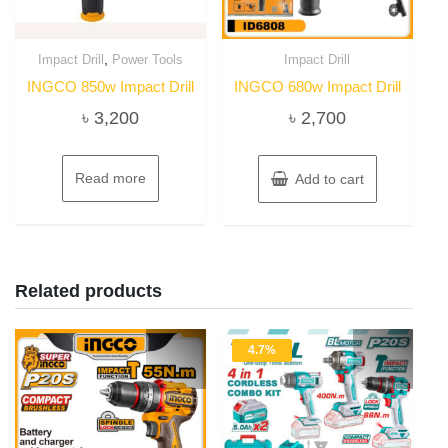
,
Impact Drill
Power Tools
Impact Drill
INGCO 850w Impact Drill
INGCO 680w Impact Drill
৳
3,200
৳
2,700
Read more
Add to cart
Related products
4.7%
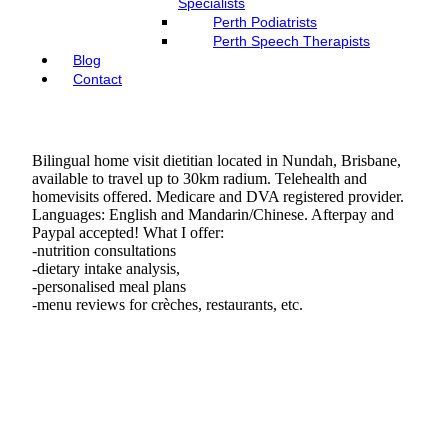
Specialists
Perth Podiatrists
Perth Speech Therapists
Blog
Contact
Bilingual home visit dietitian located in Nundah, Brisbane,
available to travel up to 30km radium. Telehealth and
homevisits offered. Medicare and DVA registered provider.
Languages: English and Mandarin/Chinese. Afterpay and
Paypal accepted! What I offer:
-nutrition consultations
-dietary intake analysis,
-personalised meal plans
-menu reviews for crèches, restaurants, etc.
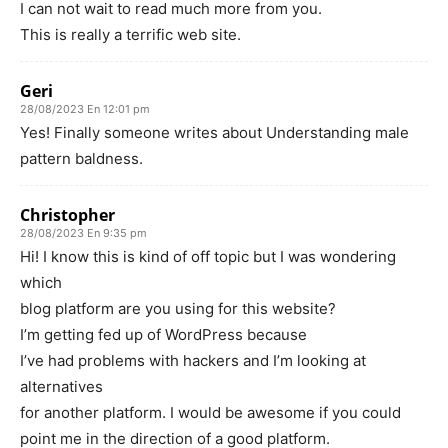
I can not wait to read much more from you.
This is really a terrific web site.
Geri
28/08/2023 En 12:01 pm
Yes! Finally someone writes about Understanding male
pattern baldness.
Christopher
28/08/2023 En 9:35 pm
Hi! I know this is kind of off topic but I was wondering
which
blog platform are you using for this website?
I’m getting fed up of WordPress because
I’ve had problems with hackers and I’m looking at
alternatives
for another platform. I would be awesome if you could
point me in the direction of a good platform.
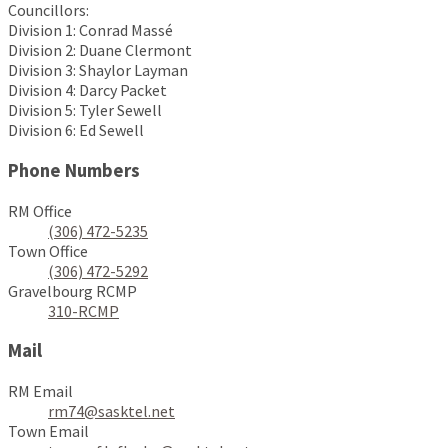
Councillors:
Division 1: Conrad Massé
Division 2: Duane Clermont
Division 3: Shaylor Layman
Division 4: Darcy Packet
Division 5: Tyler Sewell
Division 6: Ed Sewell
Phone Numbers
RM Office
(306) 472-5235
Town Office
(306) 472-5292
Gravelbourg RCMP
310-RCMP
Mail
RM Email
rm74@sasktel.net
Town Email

ASSIGNMENT: Copy out every line in the listing where the word "Division" appears.

ANSWER SECTION:
Division 1: Conrad Massé
Division 2: Duane Clermont
Division 3: Shaylor Layman
Division 4: Darcy Packet
Division 5: Tyler Sewell
Division 6: Ed Sewell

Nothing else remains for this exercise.